L’impianto MBR nasce con l’intento di soddisfare a pieno tali normative, garantendo una purezza del liquame senza eguali. Grazie all’elevato grado di purezza chimica, fisica e batteriologica del permeato (liquame trattato), il suddetto reattore permette il riutilizzo dell’acqua depurata per altre applicazioni e quindi di compiere un effettivo riciclo. Il tradizionale processo a fanghi attivi, concepito per l’abbattimento della sostanza organica putrescibile, per opera di batteri in apposite vasche di ossidazione, si presenta poco flessibile di fronte le eventuali variazioni di portata del liquame; inoltre, lo stesso processo risulta lento nel degrado organico.

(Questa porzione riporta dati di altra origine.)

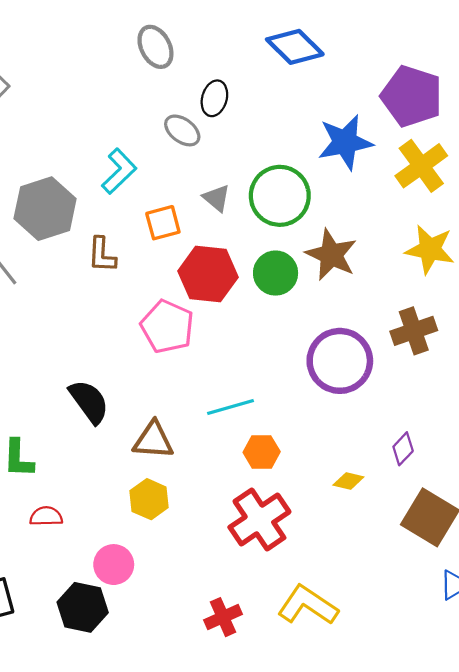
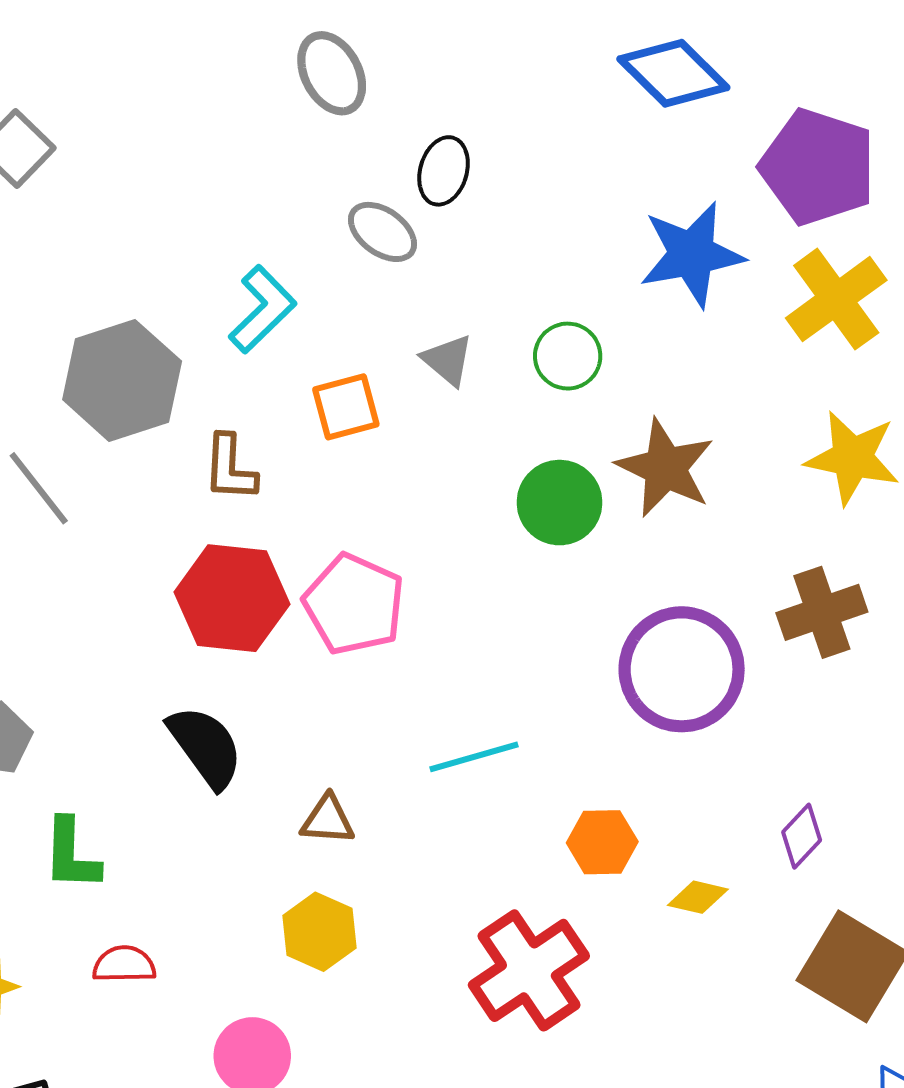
blue diamond: (295, 47) -> (673, 73), moved
green circle: (280, 196) -> (568, 356), size x0.6
red hexagon: (208, 274) -> (232, 598), moved
brown triangle: (153, 440) -> (328, 820), size x0.7
orange hexagon: (262, 452) -> (602, 842), moved

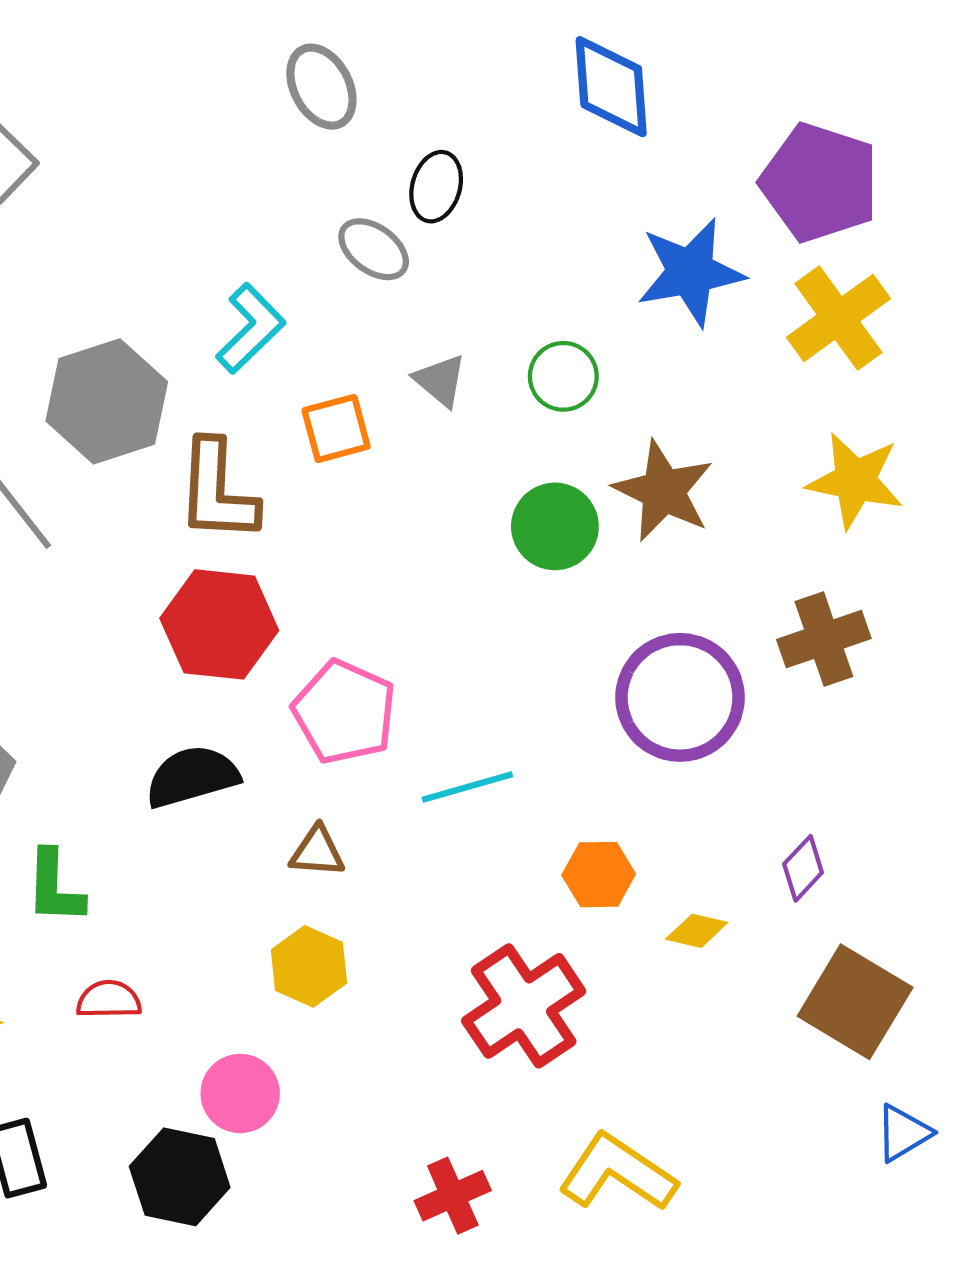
blue diamond: (673, 73) -> (611, 87), moved, turned 41
brown L-shape: (230, 468) -> (217, 491), size x1.5
pink pentagon: (354, 604) -> (344, 712), moved
black semicircle: (206, 747) -> (192, 777), turned -70

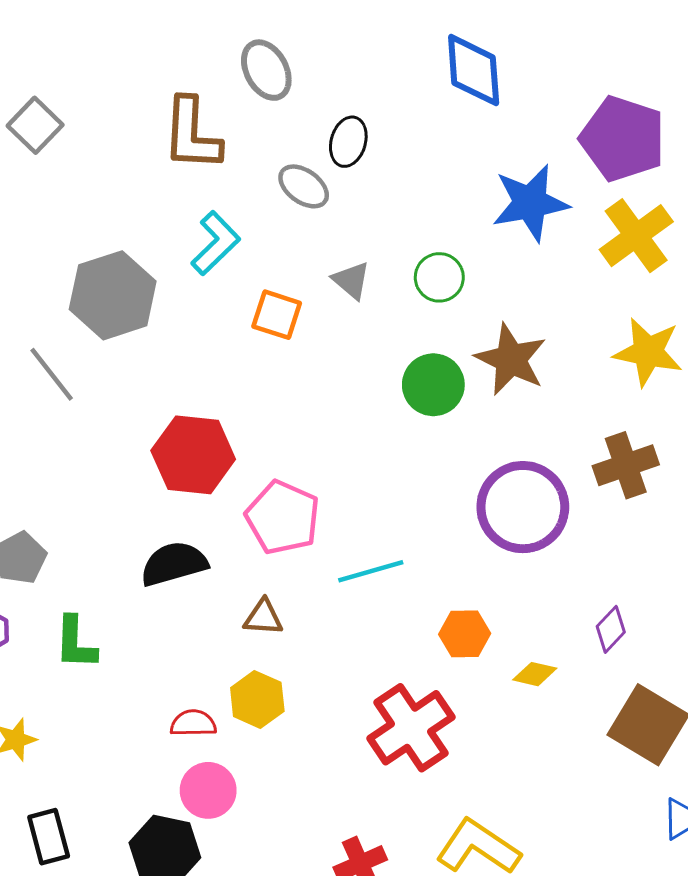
orange square: (336, 428) -> (277, 315), turned 33
brown L-shape: (217, 491) -> (192, 134), moved
red semicircle: (109, 1000) -> (193, 723), moved

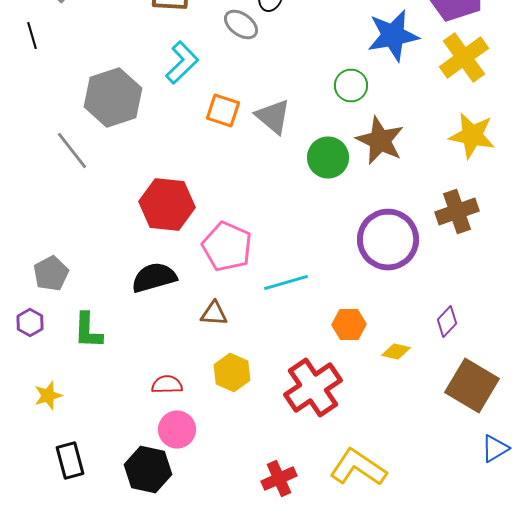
green circle: (439, 277) -> (351, 86), moved
gray triangle: (351, 280) -> (273, 116), moved, size x1.4
yellow hexagon: (257, 699) -> (232, 372), moved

L’introduzione delle membrane, nelle convenzionali vasche di ossidazione, consente il superamento dei limiti posti dal sistema precedente. Le membrane si presentano come fasi sottili usualmente eterogenee, composte da materiali naturali o sintetici, organici o inorganici; sono dotate di capacità selettiva e quindi in grado di sottrarre parte o la totalità degli inquinanti in soluzione.

L’uso degli MBR nel campo della depurazione delle acque è cresciuto notevolmente negli ultimi anni. I vantaggi degli MBR rispetto ai processi di trattamento convenzionali includono le piccole dimensioni, l’elevata purezza degli effluenti, una buona capacità di disinfezione, un carico volumetrico maggiore e una minore produzione di fango.